Creative Writing: "Blue Poles" by Leland Sapp

A little something found in my files recently. I edited it down, but hopefully it's near enough to the original to be enjoyed. Without further ado--

Blue Poles

By Leland Sapp
(Mar, 2008)

“Something has to change,” I thought as I lay on the bathroom floor barely conscious, right cheek throbbing.

I could feel my eyes blinking like a caution light only faster and more erratic, like our political leaders when they try to explain why we’re still in Iraq or that TV preacher from the big church in Texas as he proclaims a castrated gospel. “Does blinking really blind us from the inconsistencies spewed forth from our churning souls?” It seems to work for most of them. Light, dark, light, dark, light, dark, my eyelids opened
and closed sticking as they did. It never worked for me.
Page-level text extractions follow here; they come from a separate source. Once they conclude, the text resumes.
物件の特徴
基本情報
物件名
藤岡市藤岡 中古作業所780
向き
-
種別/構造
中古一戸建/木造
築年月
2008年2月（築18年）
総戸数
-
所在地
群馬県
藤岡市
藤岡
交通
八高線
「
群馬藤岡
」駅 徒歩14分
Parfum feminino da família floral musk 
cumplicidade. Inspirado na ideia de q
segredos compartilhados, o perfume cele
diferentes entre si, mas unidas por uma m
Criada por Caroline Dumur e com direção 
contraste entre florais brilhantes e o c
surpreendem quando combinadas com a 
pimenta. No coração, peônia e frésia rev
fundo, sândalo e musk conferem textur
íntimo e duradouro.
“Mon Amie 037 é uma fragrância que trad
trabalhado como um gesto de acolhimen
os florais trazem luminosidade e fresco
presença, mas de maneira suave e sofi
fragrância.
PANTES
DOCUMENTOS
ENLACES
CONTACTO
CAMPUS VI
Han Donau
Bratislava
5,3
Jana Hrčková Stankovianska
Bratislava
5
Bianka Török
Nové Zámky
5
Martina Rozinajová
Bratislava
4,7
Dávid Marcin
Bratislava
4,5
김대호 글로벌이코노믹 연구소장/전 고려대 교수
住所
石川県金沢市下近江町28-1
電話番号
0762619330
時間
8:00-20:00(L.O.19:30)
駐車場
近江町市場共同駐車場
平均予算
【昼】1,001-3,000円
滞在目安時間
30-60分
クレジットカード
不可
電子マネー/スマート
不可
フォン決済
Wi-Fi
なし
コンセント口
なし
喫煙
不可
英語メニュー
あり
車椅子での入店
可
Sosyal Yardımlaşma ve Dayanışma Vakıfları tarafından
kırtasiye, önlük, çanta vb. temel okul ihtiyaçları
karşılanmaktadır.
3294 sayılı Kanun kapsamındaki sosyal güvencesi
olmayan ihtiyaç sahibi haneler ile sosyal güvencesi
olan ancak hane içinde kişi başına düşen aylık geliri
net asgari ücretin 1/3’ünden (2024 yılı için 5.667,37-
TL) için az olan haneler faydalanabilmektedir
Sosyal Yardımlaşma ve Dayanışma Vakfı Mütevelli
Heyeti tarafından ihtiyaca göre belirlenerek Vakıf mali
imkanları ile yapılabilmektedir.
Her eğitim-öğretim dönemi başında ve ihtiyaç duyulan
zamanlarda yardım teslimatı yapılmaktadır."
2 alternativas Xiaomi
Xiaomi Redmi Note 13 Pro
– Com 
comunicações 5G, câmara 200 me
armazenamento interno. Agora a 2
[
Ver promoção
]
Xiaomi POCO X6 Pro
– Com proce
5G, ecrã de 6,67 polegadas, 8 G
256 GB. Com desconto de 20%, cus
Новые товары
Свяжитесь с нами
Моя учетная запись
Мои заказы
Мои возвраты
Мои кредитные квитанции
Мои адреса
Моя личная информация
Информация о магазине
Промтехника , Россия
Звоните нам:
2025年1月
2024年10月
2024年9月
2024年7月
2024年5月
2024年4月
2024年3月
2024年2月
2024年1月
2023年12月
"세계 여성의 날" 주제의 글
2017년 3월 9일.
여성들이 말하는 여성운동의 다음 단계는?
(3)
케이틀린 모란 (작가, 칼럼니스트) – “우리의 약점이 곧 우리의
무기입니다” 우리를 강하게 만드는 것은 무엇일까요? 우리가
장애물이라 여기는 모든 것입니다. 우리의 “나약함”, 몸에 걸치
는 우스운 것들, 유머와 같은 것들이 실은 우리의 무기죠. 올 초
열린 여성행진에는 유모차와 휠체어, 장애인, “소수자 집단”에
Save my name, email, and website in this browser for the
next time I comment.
I guess it started in 1969, the year I turned my back on the New York Mets for losing the only home game my cub scout pack attended. The year I become my own God at age six.

It was the first day of school and I can still see it. It took only six minutes but it impacted me deeply, like the first time I peered into an airplane cockpit on a field trip in the third grade. I knew it was complicated and important, beyond my understanding.

“I’m moving out. Your mother and I are getting a divorce. Do you need lunch money?” my father said all in one breath.

I don’t remember saying anything but I do remember the warm and lifeless disks he placed in my hand. I remember becoming an observer. Peering in, like the gods of old, I watched myself open the powder-blue chevy van door, slowly emerge, and shut it. I watched myself, head down, walk into the navy blue pole that supported the canopy. I could feel the collision in my teeth. I took one step to the right and continued walking, head down. I walked into another pole. Numbed by the awakening, I picked my head up and promised “never again”.

Did Jesus himself stand perplexed as he watched himself at age 12 confound the religious leaders of his day in the temple? Did he recognize the riddles as his own or did he walk away wondering?

Did Jesus stand, like me at age seven, numb-faced and deep after being hit in the face by a selfish classmate's softball, torn between the ‘I forgive you’ resonating in his soul and the wetness of mortality running down his face?